■ Exercise aim ■
An exact transcript of all the records is required, with nothing left out.

■ Extracted information ■
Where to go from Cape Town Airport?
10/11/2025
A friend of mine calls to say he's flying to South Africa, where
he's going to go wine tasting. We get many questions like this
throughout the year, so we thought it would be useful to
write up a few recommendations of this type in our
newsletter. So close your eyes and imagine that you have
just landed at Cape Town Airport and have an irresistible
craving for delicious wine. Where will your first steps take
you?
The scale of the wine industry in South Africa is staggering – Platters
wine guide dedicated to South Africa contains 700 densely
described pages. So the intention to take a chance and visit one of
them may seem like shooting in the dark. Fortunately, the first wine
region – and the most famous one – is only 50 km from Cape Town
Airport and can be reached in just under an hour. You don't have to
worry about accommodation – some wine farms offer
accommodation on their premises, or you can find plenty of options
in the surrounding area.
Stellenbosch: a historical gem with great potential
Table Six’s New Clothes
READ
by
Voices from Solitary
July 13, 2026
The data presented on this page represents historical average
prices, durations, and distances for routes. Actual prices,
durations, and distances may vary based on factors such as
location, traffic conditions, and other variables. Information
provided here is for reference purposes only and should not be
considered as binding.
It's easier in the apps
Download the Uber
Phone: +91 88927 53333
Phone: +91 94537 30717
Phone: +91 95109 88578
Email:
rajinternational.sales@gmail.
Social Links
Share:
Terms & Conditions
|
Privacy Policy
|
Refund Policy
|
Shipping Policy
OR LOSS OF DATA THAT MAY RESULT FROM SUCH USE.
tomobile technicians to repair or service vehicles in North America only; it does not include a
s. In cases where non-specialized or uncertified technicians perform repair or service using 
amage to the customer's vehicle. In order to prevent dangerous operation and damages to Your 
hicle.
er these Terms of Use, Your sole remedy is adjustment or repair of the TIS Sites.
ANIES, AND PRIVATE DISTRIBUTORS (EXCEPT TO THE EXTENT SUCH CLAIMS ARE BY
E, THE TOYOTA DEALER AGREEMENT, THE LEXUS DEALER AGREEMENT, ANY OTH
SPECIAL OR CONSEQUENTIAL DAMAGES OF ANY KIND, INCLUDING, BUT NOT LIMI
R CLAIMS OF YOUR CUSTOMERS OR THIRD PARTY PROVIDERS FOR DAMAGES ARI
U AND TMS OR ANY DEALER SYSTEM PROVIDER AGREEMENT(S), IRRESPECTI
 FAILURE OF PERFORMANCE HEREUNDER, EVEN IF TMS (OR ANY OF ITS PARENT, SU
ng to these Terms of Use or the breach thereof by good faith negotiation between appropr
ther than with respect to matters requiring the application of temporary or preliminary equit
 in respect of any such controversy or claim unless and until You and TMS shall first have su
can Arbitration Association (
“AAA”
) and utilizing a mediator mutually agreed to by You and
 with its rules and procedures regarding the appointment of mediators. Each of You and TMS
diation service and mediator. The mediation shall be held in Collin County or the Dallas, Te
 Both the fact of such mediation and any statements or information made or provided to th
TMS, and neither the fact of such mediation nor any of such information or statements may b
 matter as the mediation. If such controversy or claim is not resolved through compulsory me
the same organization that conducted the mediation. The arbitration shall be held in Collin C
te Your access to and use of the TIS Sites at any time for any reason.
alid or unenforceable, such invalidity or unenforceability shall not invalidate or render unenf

■ Result of the exercise ■
Where to go from Cape Town Airport?
10/11/2025
A friend of mine calls to say he's flying to South Africa, where
he's going to go wine tasting. We get many questions like this
throughout the year, so we thought it would be useful to
write up a few recommendations of this type in our
newsletter. So close your eyes and imagine that you have
just landed at Cape Town Airport and have an irresistible
craving for delicious wine. Where will your first steps take
you?
The scale of the wine industry in South Africa is staggering – Platters
wine guide dedicated to South Africa contains 700 densely
described pages. So the intention to take a chance and visit one of
them may seem like shooting in the dark. Fortunately, the first wine
region – and the most famous one – is only 50 km from Cape Town
Airport and can be reached in just under an hour. You don't have to
worry about accommodation – some wine farms offer
accommodation on their premises, or you can find plenty of options
in the surrounding area.
Stellenbosch: a historical gem with great potential
Table Six’s New Clothes
READ
by
Voices from Solitary
July 13, 2026
The data presented on this page represents historical average
prices, durations, and distances for routes. Actual prices,
durations, and distances may vary based on factors such as
location, traffic conditions, and other variables. Information
provided here is for reference purposes only and should not be
considered as binding.
It's easier in the apps
Download the Uber
Phone: +91 88927 53333
Phone: +91 94537 30717
Phone: +91 95109 88578
Email:
rajinternational.sales@gmail.
Social Links
Share:
Terms & Conditions
|
Privacy Policy
|
Refund Policy
|
Shipping Policy
OR LOSS OF DATA THAT MAY RESULT FROM SUCH USE.
tomobile technicians to repair or service vehicles in North America only; it does not include a
s. In cases where non-specialized or uncertified technicians perform repair or service using 
amage to the customer's vehicle. In order to prevent dangerous operation and damages to Your 
hicle.
er these Terms of Use, Your sole remedy is adjustment or repair of the TIS Sites.
ANIES, AND PRIVATE DISTRIBUTORS (EXCEPT TO THE EXTENT SUCH CLAIMS ARE BY
E, THE TOYOTA DEALER AGREEMENT, THE LEXUS DEALER AGREEMENT, ANY OTH
SPECIAL OR CONSEQUENTIAL DAMAGES OF ANY KIND, INCLUDING, BUT NOT LIMI
R CLAIMS OF YOUR CUSTOMERS OR THIRD PARTY PROVIDERS FOR DAMAGES ARI
U AND TMS OR ANY DEALER SYSTEM PROVIDER AGREEMENT(S), IRRESPECTI
 FAILURE OF PERFORMANCE HEREUNDER, EVEN IF TMS (OR ANY OF ITS PARENT, SU
ng to these Terms of Use or the breach thereof by good faith negotiation between appropr
ther than with respect to matters requiring the application of temporary or preliminary equit
 in respect of any such controversy or claim unless and until You and TMS shall first have su
can Arbitration Association (
“AAA”
) and utilizing a mediator mutually agreed to by You and
 with its rules and procedures regarding the appointment of mediators. Each of You and TMS
diation service and mediator. The mediation shall be held in Collin County or the Dallas, Te
 Both the fact of such mediation and any statements or information made or provided to th
TMS, and neither the fact of such mediation nor any of such information or statements may b
 matter as the mediation. If such controversy or claim is not resolved through compulsory me
the same organization that conducted the mediation. The arbitration shall be held in Collin C
te Your access to and use of the TIS Sites at any time for any reason.
alid or unenforceable, such invalidity or unenforceability shall not invalidate or render unenf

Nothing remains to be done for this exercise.